Navigation and finding the way home is very
important for people, man-made devices and animals. Humans and animals
need to be able to navigate their way around a geographical area in
order to find food, participate in social activities, communicate with
others and work. There are many kinds of navigation systems in use by
human ranging from simple to complex, such as very high frequency (VHF),
omnidirectional range (VOR) and the global navigation satellite system
(GNSS). The GNSS is the most elaborate operation system for global
positioning. The variability of function and integration of the new
generation of GNSS has increased market demand for related products.
However, the application of GNSS may be limited by a high maintenance
cost and lack of signal precision in certain conditions, such as in
urban areas. Due to these risks, there is a requirement to develop a
navigation system that can operate independently of GNSS while also
possessing the performance capabilities of GNSS.

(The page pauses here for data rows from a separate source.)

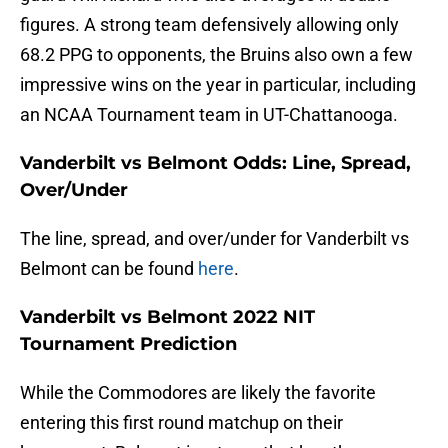
figures. A strong team defensively allowing only
68.2 PPG to opponents, the Bruins also own a few
impressive wins on the year in particular, including
an NCAA Tournament team in UT-Chattanooga.
Vanderbilt vs Belmont Odds: Line, Spread,
Over/Under
The line, spread, and over/under for Vanderbilt vs
Belmont can be found
here
.
Vanderbilt vs Belmont 2022 NIT
Tournament Prediction
While the Commodores are likely the favorite
entering this first round matchup on their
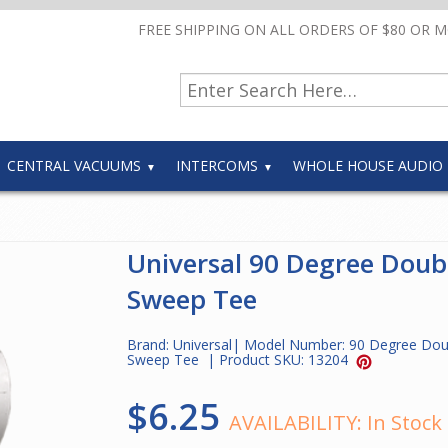
FREE SHIPPING ON ALL ORDERS OF $80 OR 
CENTRAL VACUUMS
INTERCOMS
WHOLE HOUSE AUDIO
Universal 90 Degree Doub
Sweep Tee
Brand:
Universal
| Model Number:
90 Degree Dou
Sweep Tee
| Product SKU:
13204
$6.25
AVAILABILITY:
In Stock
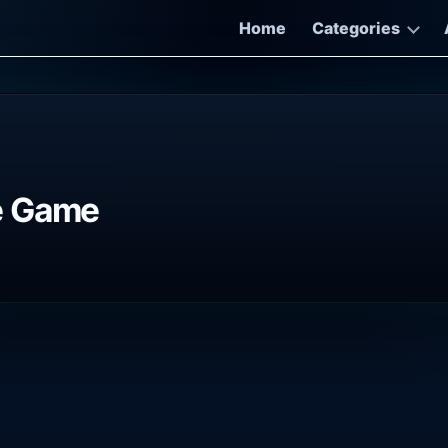
Home
Categories
e Game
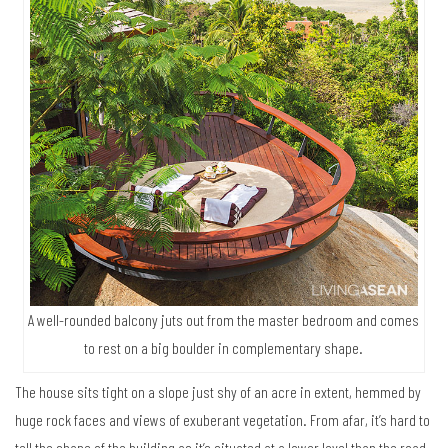
A well-rounded balcony juts out from the master bedroom and comes
to rest on a big boulder in complementary shape.
The house sits tight on a slope just shy of an acre in extent, hemmed by
huge rock faces and views of exuberant vegetation. From afar, it’s hard to
tell the shape of the building as it’s situated at a lower level than the road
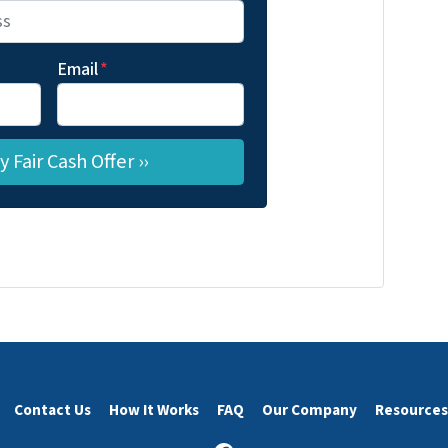
Email
*
Contact Us
How It Works
FAQ
Our Company
Resources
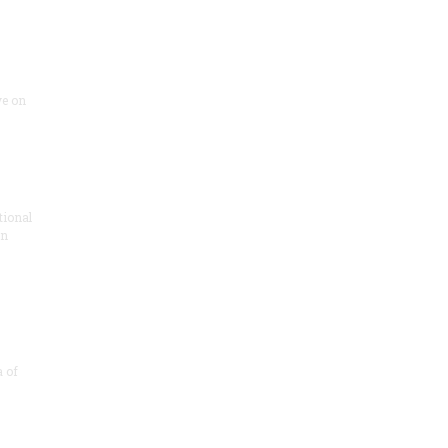
ve on
tional
in
a of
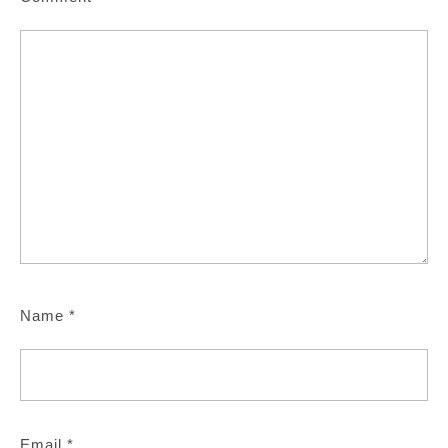
Name
*
Email
*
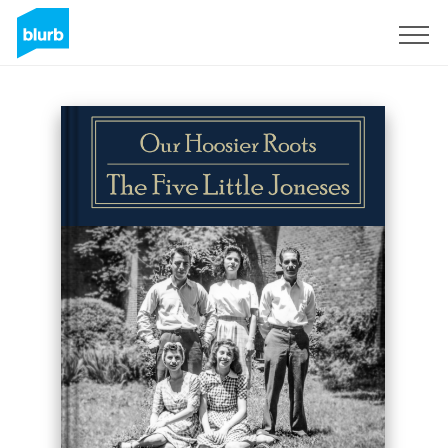
Sign Up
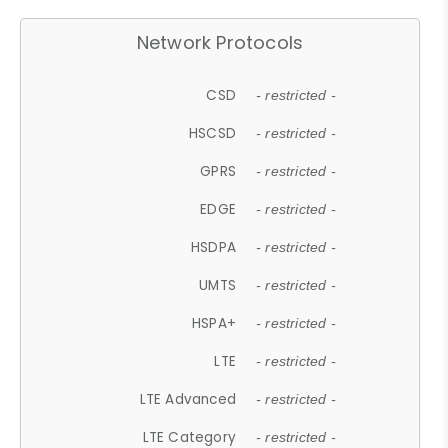
Network Protocols
CSD
- restricted -
HSCSD
- restricted -
GPRS
- restricted -
EDGE
- restricted -
HSDPA
- restricted -
UMTS
- restricted -
HSPA+
- restricted -
LTE
- restricted -
LTE Advanced
- restricted -
LTE Category
- restricted -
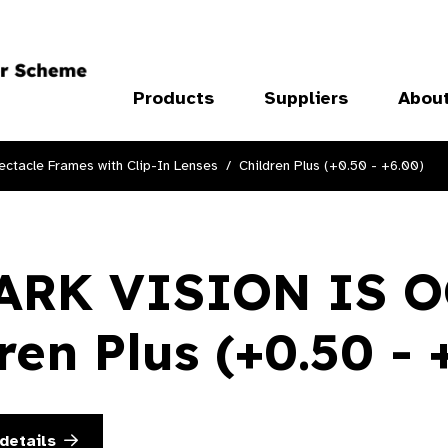
Products
Suppliers
Abou
ectacle Frames with Clip-In Lenses
Children Plus (+0.50 - +6.00)
ARK VISION IS 
ren Plus (+0.50 - 
details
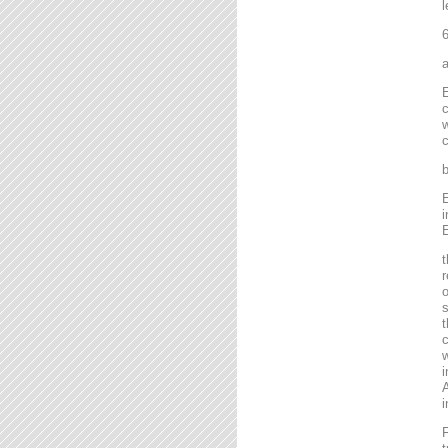
l
6
a
E
c
w
c
b
E
i
E
t
r
o
s
t
c
w
i
A
i
F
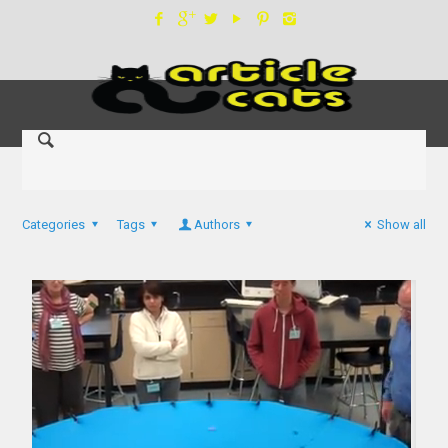
Categories
Tags
Authors
Show all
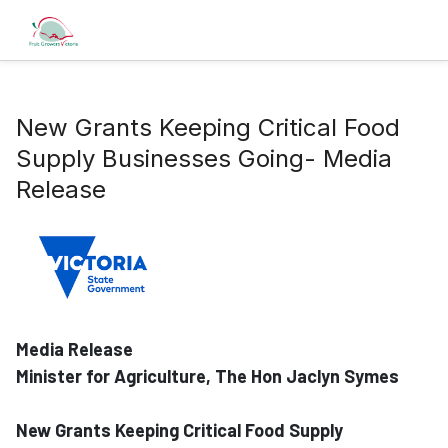
New Grants Keeping Critical Food
Supply Businesses Going- Media
Release
Media Release
Minister for Agriculture, The Hon Jaclyn Symes
New Grants Keeping Critical Food Supply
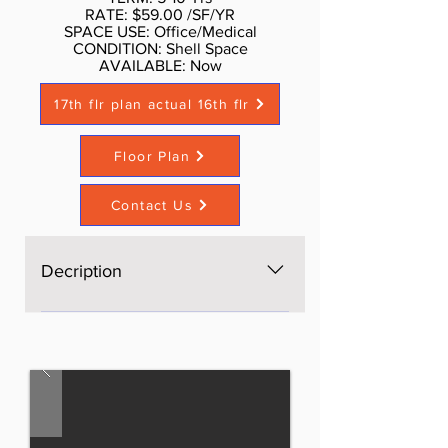
RATE: $59.00 /SF/YR
SPACE USE: Office/Medical
CONDITION: Shell Space
AVAILABLE: Now​
17th flr plan actual 16th flr
Floor Plan
Contact Us
Decription
The space is brand new, Open
space, bright, windows on four
sides, excellent light and views,
three brand new bathrooms. AS is
$60 per sf, with Standard buildout
by Landlord or upscale buildout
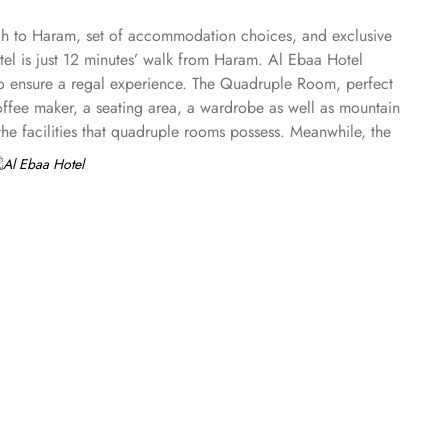
ach to Haram, set of accommodation choices, and exclusive
tel is just 12 minutes’ walk from Haram. Al Ebaa Hotel
 to ensure a regal experience. The Quadruple Room, perfect
 coffee maker, a seating area, a wardrobe as well as mountain
he facilities that quadruple rooms possess. Meanwhile, the
you're picky about eating, don't worry! Al Ebaa Hotel
l Arabian delicacies. The attentive staff will cater to your
, 24-hour room service is at your disposal. Indulge in a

The bioinspired navigation system through biomimetic approach provides the more stable and sustained system compared to the existing system. As in nature, the insects such as honeybees and desert ants used the polarized natural skylight as an information in their navigation activities. The static relationship between electric component vector (E-vector) orientation of skylight and the sun’s azimuth (Brines 1980) is an important characteristic for serving it as sustained and stable navigation cues for insects. The E-vector information collection in crickets and ants is done by the polarization-sensitive photoreceptors in dorsal rim area (DRA) and neuron in optic lobe. Through the engineering processes, the insects’ like polarized light based navigation sensor are developed. The photodetector, linear film polarizer and controller are used to function like the insects’ polarized light - sensitive organs. The calculation principles that are used in the sensor operation were based on the single scattering Rayleigh mode. Future polarized light-based navigation systems that are integrated with new geographical information systems (GIS) could be of particular benefit in medical applications such as to blind people, people bound to a wheelchair, people with Parkinson’s disease and lost people, including children.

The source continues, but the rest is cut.